Libraries
library(tidyverse)
## -- Attaching packages --------------------------------------------------------------------------------------------------------------------------------- tidyverse 1.2.1 --
## v ggplot2 3.2.0 v purrr 0.3.2
## v tibble 2.1.3 v dplyr 0.8.3
## v tidyr 0.8.3 v stringr 1.4.0
## v readr 1.3.1 v forcats 0.4.0
## Warning: package 'dplyr' was built under R version 3.6.1
## -- Conflicts ------------------------------------------------------------------------------------------------------------------------------------ tidyverse_conflicts() --
## x dplyr::filter() masks stats::filter()

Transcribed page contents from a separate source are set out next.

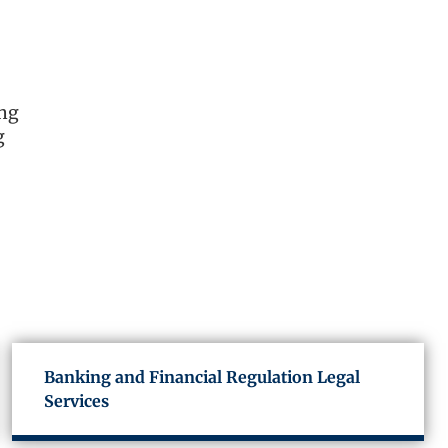
ing
g
Banking and Financial Regulation Legal
Services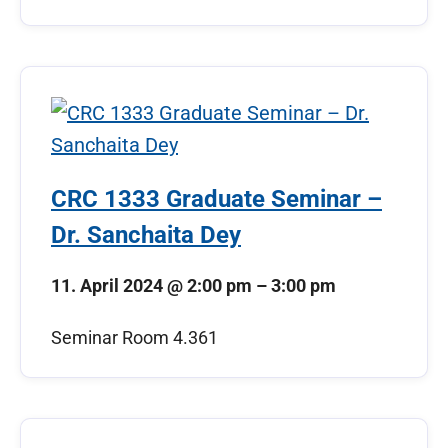
CRC 1333 Graduate Seminar –
Dr. Sanchaita Dey
11. April 2024
@
2:00 pm
–
3:00 pm
Seminar Room 4.361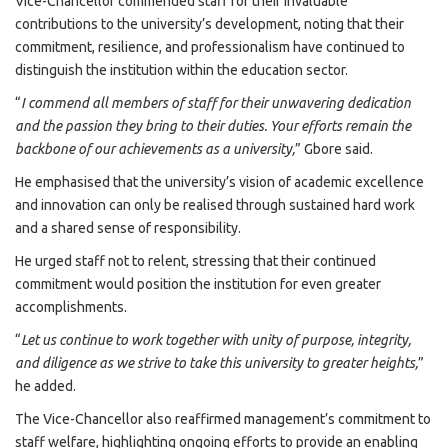
Vice-Chancellor commended staff for their invaluable
contributions to the university’s development, noting that their
commitment, resilience, and professionalism have continued to
distinguish the institution within the education sector.
“
I commend all members of staff for their unwavering dedication
and the passion they bring to their duties. Your efforts remain the
backbone of our achievements as a university,
” Gbore said.
He emphasised that the university’s vision of academic excellence
and innovation can only be realised through sustained hard work
and a shared sense of responsibility.
He urged staff not to relent, stressing that their continued
commitment would position the institution for even greater
accomplishments.
“
Let us continue to work together with unity of purpose, integrity,
and diligence as we strive to take this university to greater heights,
”
he added.
The Vice-Chancellor also reaffirmed management’s commitment to
staff welfare, highlighting ongoing efforts to provide an enabling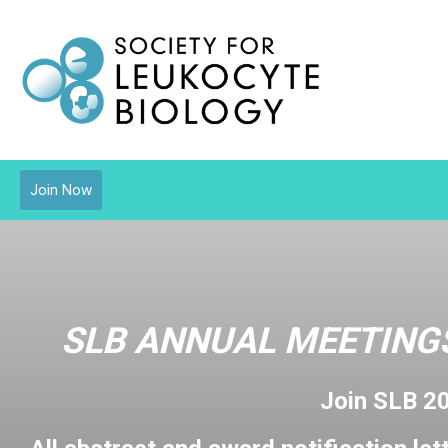
Join Now
SLB ANNUAL MEETINGS
Join SLB 2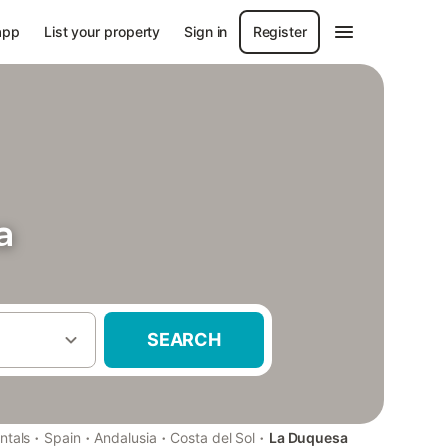
app
List your property
Sign in
Register
a
SEARCH
·
·
·
·
ntals
Spain
Andalusia
Costa del Sol
La Duquesa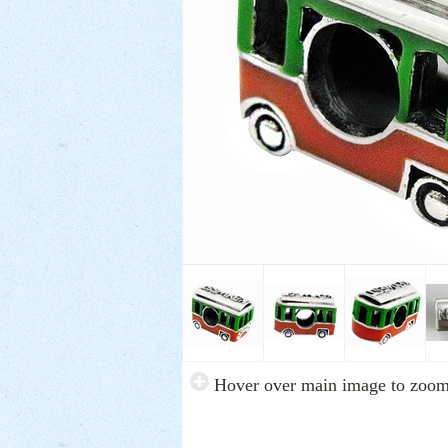
Hover over main image to zoo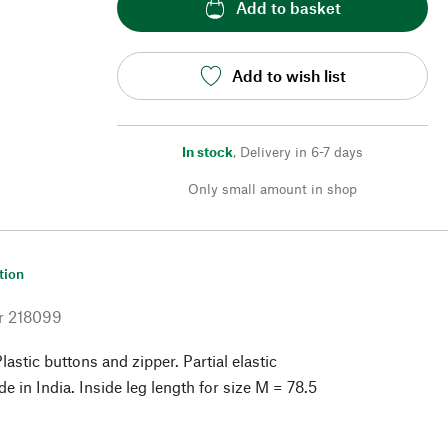
Add to basket
Add to wish list
In stock
,
Delivery in 6-7 days
Only small amount in shop
tion
r
218099
astic buttons and zipper. Partial elastic
 in India. Inside leg length for size M = 78.5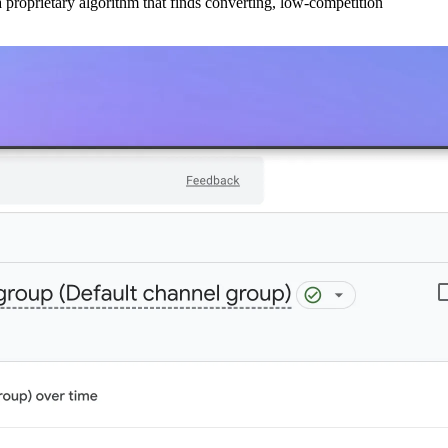
 proprietary algorithm that finds converting, low-competition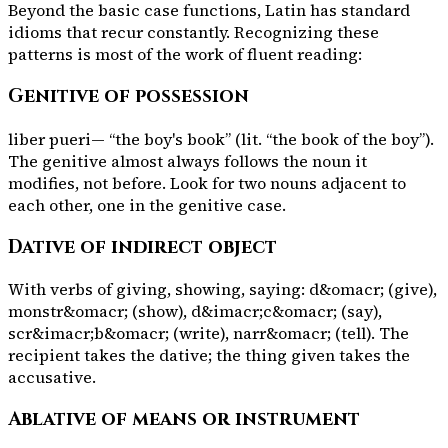
Beyond the basic case functions, Latin has standard
idioms that recur constantly. Recognizing these
patterns is most of the work of fluent reading:
Genitive of possession
liber pueri
— “the boy's book” (lit. “the book of the boy”).
The genitive almost always follows the noun it
modifies, not before. Look for two nouns adjacent to
each other, one in the genitive case.
Dative of indirect object
With verbs of giving, showing, saying:
d&omacr;
(give),
monstr&omacr;
(show),
d&imacr;c&omacr;
(say),
scr&imacr;b&omacr;
(write),
narr&omacr;
(tell). The
recipient takes the dative; the thing given takes the
accusative.
Ablative of means or instrument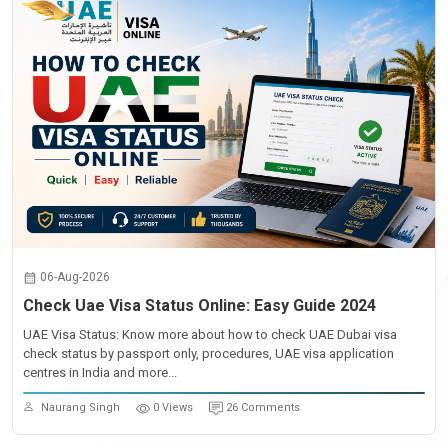
06-Aug-2026
Check Uae Visa Status Online: Easy Guide 2024
UAE Visa Status: Know more about how to check UAE Dubai visa
check status by passport only, procedures, UAE visa application
centres in India and more...
Naurang Singh
0 Views
26 Comments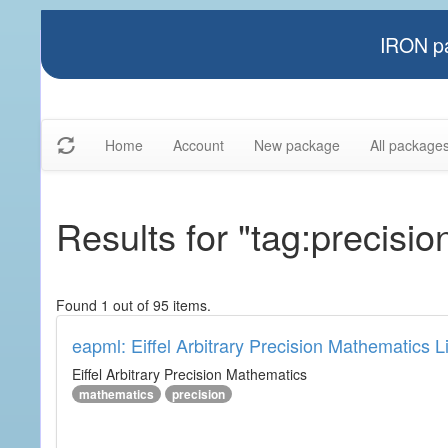
IRON pa
Home
Account
New package
All package
Results for "tag:precisio
Found 1 out of 95 items.
eapml: Eiffel Arbitrary Precision Mathematics L
Eiffel Arbitrary Precision Mathematics
mathematics
precision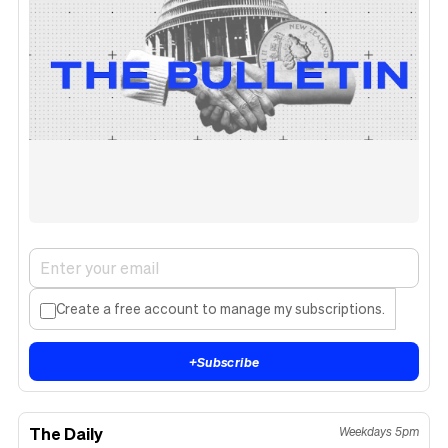
Create a free account to manage my subscriptions.
+
Subscribe
The Daily
Weekdays 5pm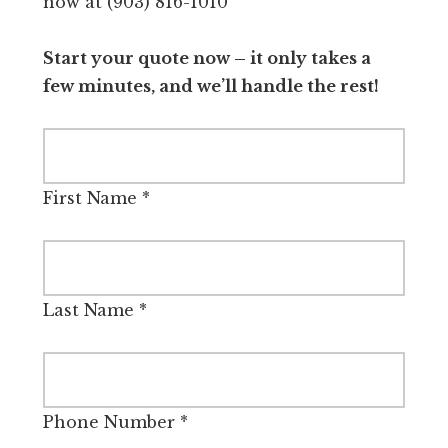
now at (903) 816-1010
Start your quote now – it only takes a
few minutes, and we’ll handle the rest!
First Name
*
Last Name
*
Phone Number
*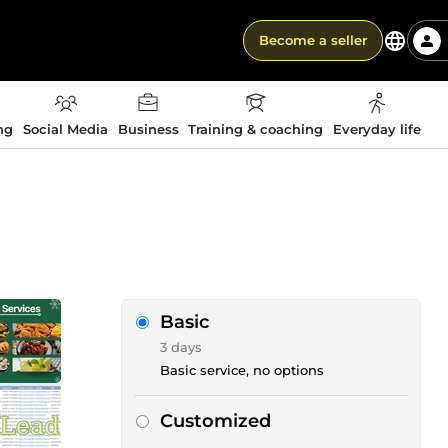
Become a seller
ng
Social Media
Business
Training & coaching
Everyday life
Basic
3 days
Basic service, no options
Customized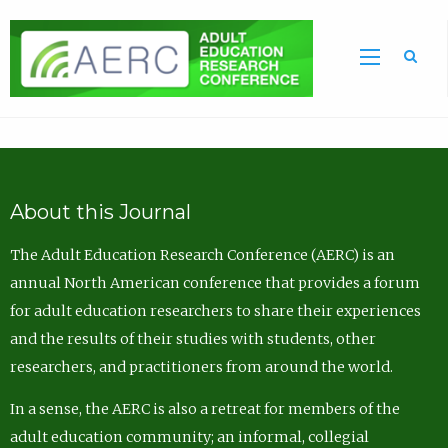
Sea
About this Journal
The Adult Education Research Conference (AERC) is an
annual North American conference that provides a forum
for adult education researchers to share their experiences
and the results of their studies with students, other
researchers, and practitioners from around the world.
In a sense, the AERC is also a retreat for members of the
adult education community; an informal, collegial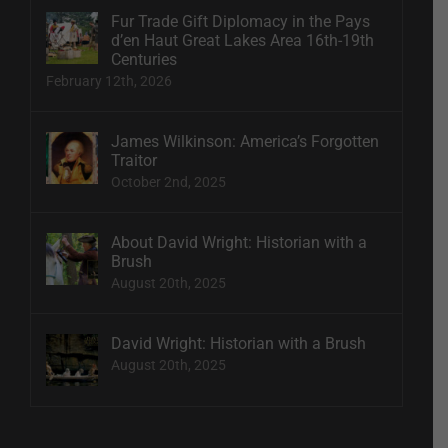
Fur Trade Gift Diplomacy in the Pays
d’en Haut Great Lakes Area 16th-19th
Centuries
February 12th, 2026
James Wilkinson: America’s Forgotten
Traitor
October 2nd, 2025
About David Wright: Historian with a
Brush
August 20th, 2025
David Wright: Historian with a Brush
August 20th, 2025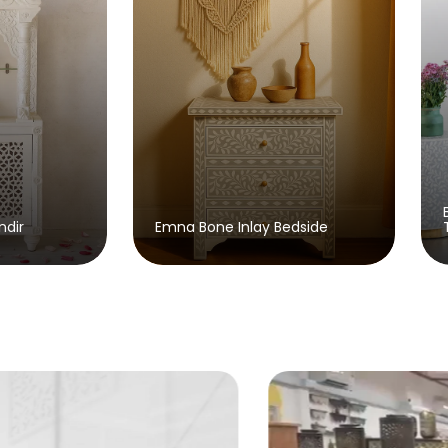
Brusky Bone Inlay Console
Bone Inlay Bedside
Table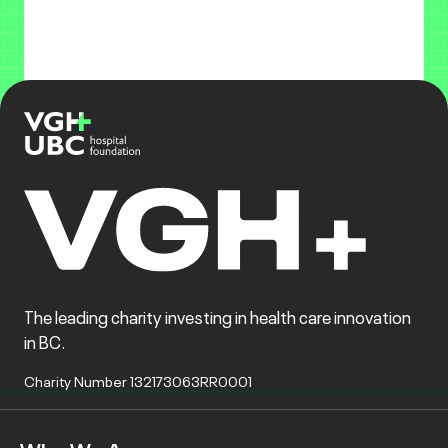
The leading charity investing in health care innovation
in BC.
Charity Number 132173063RR0001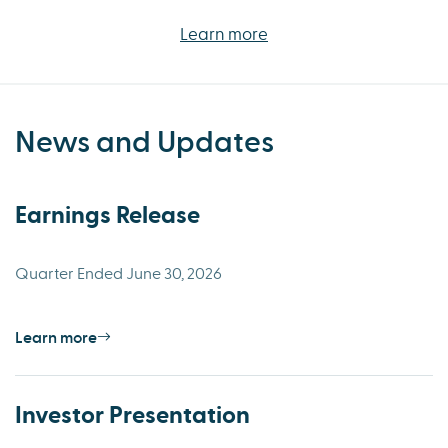
Learn more
News and Updates
Earnings Release
Quarter Ended June 30, 2026
Learn more
Investor Presentation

## x dplyr::lag() masks stats::lag()
library(fivethirtyeight)
## Warning: package 'fivethirtyeight' was built under R version 3.6.1
library("tm")
## Warning: package 'tm' was built under R version 3.6.1
## Loading required package: NLP
##
## Attaching package: 'NLP'
## The following object is masked from 'package:ggplot2':
##
## annotate
library("SnowballC")
library("wordcloud")
## Warning: package 'wordcloud' was built under R version 3.6.1
## Loading required package: RColorBrewer
library("RColorBrewer")
Grab the data
br <- bob_ross
Tidy it up some. This code is from the TidyTuesday page.
br_tidy <- br %>%
separate(episode, into = c("season", "episode"), sep = "E") %>%
mutate(season = str_extract(season, "[:digit:]+")) %>%
mutate_at(vars(season, episode), as.integer)
Examine the names.
names(br_tidy)
## [1] "season" "episode" "episode_num"
## [4] "title" "apple_frame" "aurora_borealis"
## [7] "barn" "beach" "boat"
## [10] "bridge" "building" "bushes"
## [13] "cabin" "cactus" "circle_frame"
## [16] "cirrus" "cliff" "clouds"
## [19] "conifer" "cumulus" "deciduous"
## [22] "diane_andre" "dock" "double_oval_frame"
## [25] "farm" "fence" "fire"
## [28] "florida_frame" "flowers" "fog"
## [31] "framed" "grass" "guest"
## [34] "half_circle_frame" "half_oval_frame" "hills"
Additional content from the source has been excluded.